Nicholai Seagal Natividad (born February 13, 1993) is a Filipino model, actor and dancer, who became popular after winning ABS-CBN's noontime variety show It's Showtime's Gandang Lalake segment. He is also known as one of the members of #Hashtags of the same noontime variety show.

==Early life==

Natividad was born and raised in the city of Malolos in the province of Bulacan. He was a waiter who won the Gandang Lalake, Kumakareer segment of It's Showtime and appeared on several TV shows of ABS-CBN. He then joined the boy group in the Philippines, the '#Hashtags'.

==Career==
===Pinoy Big Brother===
In July 2016, he was selected as one of the housemates of the 7th season of Pinoy Big Brother as a 2-in-1 housemate with McCoy de Leon. Inside the house, he admitted being a father to a child out of marriage. He was also chosen to be the Most Valuable Housemate in his stay at the house. They were hailed as the 6th Lucky Big Placer.

==Personal life==
Natividad married Cielo Mae Eusebio on October 31, 2021. They started dating around 2014 and had a child prior to their marriage.In February 2026, a sex tape involving Natividad surfaced. Natividad admitted that the video was authentic and anticipated that the video, taken in 2022, would eventually surface.
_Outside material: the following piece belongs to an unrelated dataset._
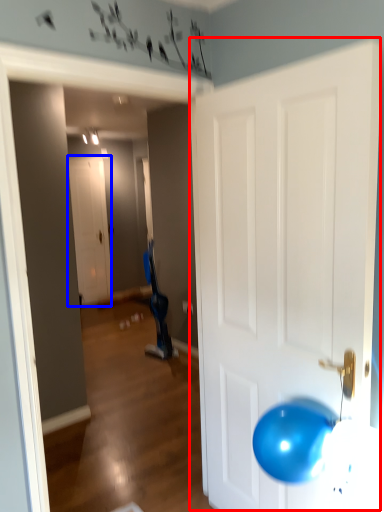 Question: Which object is closer to the camera taking this photo, door (highlighted by a red box) or door (highlighted by a blue box)?

Choices:
 (A) door
 (B) door

Answer: (A) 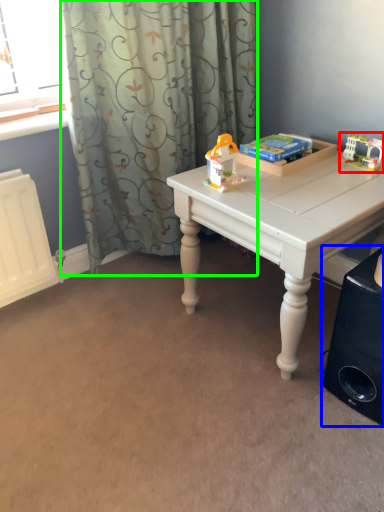 Question: Based on their relative distances, which object is nearer to toy (highlighted by a red box)? Choose from speaker (highlighted by a blue box) and curtain (highlighted by a green box).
Natividad's wife, while acknowledging that said video has affected their relationship, stated that she has decided to remain with her husband.

==Filmography==
===Film===

| Year | Title | Role |
| 2018 | Bakwit Boys | Philip |
| The Hopeful Romantic | Ross |
| 2019 | Papa Pogi | Tony |
| 2023 | Salamat Daks | Nikko Cutie |
| 2024 | Pagpag 24/7 ' | Pio |
| I Am Not Big Bird | Macky |

===Television===

| Year | Title | Role |
| 2014; 2015–2021 | It's Showtime | Himself Gandang Lalake Grand Winner/ #Hashtag dancer-member Main stay Co-Host / Online Host |
| 2016 | Tonight with Boy Abunda | Himself |
| Pinoy Big Brother: Lucky 7 | Himself/Housemate |
| Magandang Buhay | Himself |
| Gandang Gabi Vice | Himself |
| 2017–2018 | Hanggang Saan | Samboy |
| 2018 | FPJ's Ang Probinsyano | Bong |
| 2018–2020 | Kadenang Ginto | Gino Bartolome |
| 2020 | Ipaglaban Mo: Ungol | Renzo |
| Paano Kita Mapasasalamatan? | Allan Diaz |
| 2021 | Init sa Magdamag | Simon |
| 2022 | Misis Piggy |  |
| 2023 | Kurdapya | Tadeo |
| Cattleya Killer | Nonoy Eightball |
| 2024 | FPJ's Batang Quiapo | Emong Fortun-Zaballa |
| 2025 | Lolong: Bayani ng Bayan | BHudas |
| Incognito | Lucio |
| 2026 | Wish Ko Lang: Nakamamatay na Pag-Ibig | Jayson Zoleta |
| Sigabo | Binoy |

=== Microdrama ===

| Year | Title | Role |
|---|---|---|
| 2026 | Bedroom 88 |  |

===Music===
1. Hashtags released their first self-titled album on May 21, 2016. The album contains six tracks with their carrier single 'Roadtrip'.